Spend Matters welcomes a guest post from Corrina Savage of Mintec.
Mexican limes have been causing a bit of a stir in recent months as prices significantly sharpened since the start of the year. Although now showing signs of recovery, the price quadrupled in April. So what was the issue with Mexican limes?
The sharp price rise we have seen in recent months was due to a significant shortage in production from Mexico. Recent heavy rains produced a poor winter crop with production for 2013/14 estimated at 1.9m tons, down 6 percent year on year.
Mexico is the world’s third largest producer of lemon and limes following China and India, producing nearly 16m tons a year. They are also the world’s most important exporter, responsible for 467,000 tons of global exports a year.
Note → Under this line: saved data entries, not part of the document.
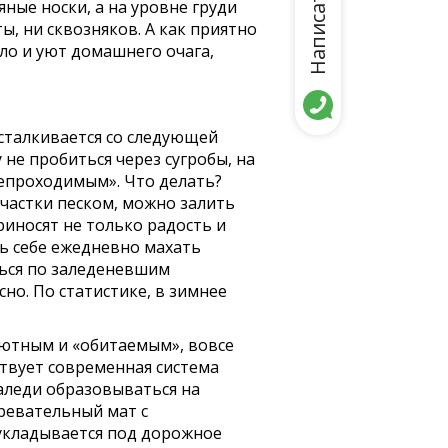
Написать нам
яные носки, а на уровне груди
ы, ни сквозняков. А как приятно
ло и уют домашнего очага,
сталкивается со следующей
 не пробиться через сугробы, на
непроходимым». Что делать?
частки песком, можно залить
риносят не только радость и
ь себе ежедневно махать
аться по заледеневшим
но. По статистике, в зимнее
уютным и «обитаемым», вовсе
ствует современная система
наледи образовываться на
гревательный мат с
укладывается под дорожное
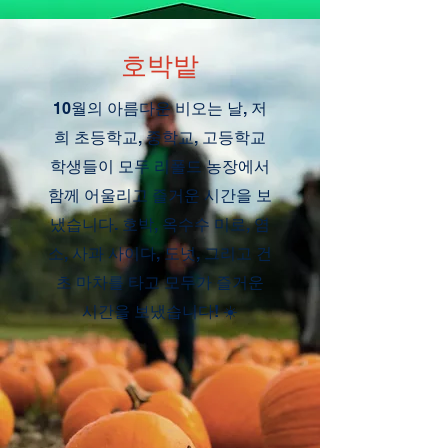
호박밭
10월의 아름다운 비오는 날, 저
희 초등학교, 중학교, 고등학교
학생들이 모두 리폴드 농장에서
함께 어울리고 즐거운 시간을 보
냈습니다. 호박, 옥수수 미로, 염
소, 사과 사이다, 도넛, 그리고 건
초 마차를 타고 모두가 즐거운
시간을 보냈습니다! ☀️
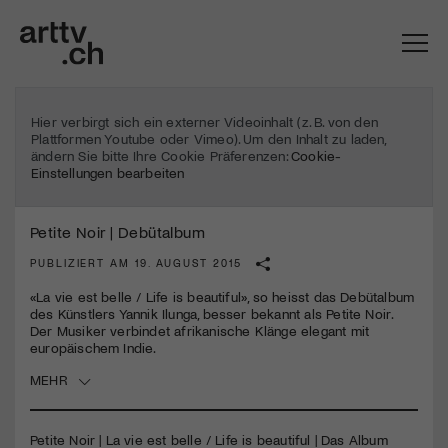
Hier verbirgt sich ein externer Videoinhalt (z. B. von den
Plattformen Youtube oder Vimeo). Um den Inhalt zu laden,
ändern Sie bitte Ihre Cookie Präferenzen:
Cookie-
Einstellungen bearbeiten
Petite Noir | Debütalbum
PUBLIZIERT AM 19. AUGUST 2015
«La vie est belle / Life is beautiful», so heisst das Debütalbum
des Künstlers Yannik Ilunga, besser bekannt als Petite Noir.
Der Musiker verbindet afrikanische Klänge elegant mit
Mach mit: «Be Part of the Art»!
europäischem Indie.
MEHR
Engagiere dich als Kulturliebhaber:in, Kulturschaffende(r) oder
Kulturinstitution und unterstütze unsere Arbeit.
Mit deiner Mitgliedschaft erhältst du kostenlosen Zugang zu
Petite Noir | La vie est belle / Life is beautiful | Das Album
diversen Kulturevents.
This price spike had the largest effect on the US, the world’s largest importer of lemons and limes importing 411,000 per annum, the majority of which come from Mexico.
With ideal conditions in the US for oranges and other citrus fruit, you may ask yourself why the US is so reliant on Mexico for their lime supply. In fact, the US once was self-sufficient, with California and Florida both producing limes. The end of the US lime industry came from a disastrous cocktail of hurricanes and disease. In 1992, hurricane Andrew hit, nearly wiping out all lime groves in Dade County, one of Florida’s major growing regions. At this time the lime industry was huge in the US, new trees were funded, and the industry made a full recovery by the end of the 1990s. However, during the recovery period Mexico was able to get a foothold in the US market and managed to import a large number of limes into the US at a cheaper price.
The killing blow to the industry though was disease, in particular citrus greening disease. You may be be familiar with this from our article on orange juice last month. The disease, which hit the US in 2005, is fatal to citrus trees. The major concern however was the effect on orange groves, a vastly more powerful industry than the lime industry. Consequently, it was ordered by the state of Florida agriculture department that all healthy citrus trees near affected trees be destroyed in order to avoid the spread of the disease. The destruction wiped out the entire lime industry from the US. Re-planting lime trees was not seen as economical as orange trees, and this coupled with fears that the disease would return saw farmers turn to other crops.
So now the US market is entirely reliant on limes from outside the US and mostly from Mexico, so changes to the Mexican market place can see US prices affected.
We are looking at a higher base rate for limes this year; however, the good news is the 2014/15 crop is projected to improve to 2m tons, which should ease some of the supply concerns.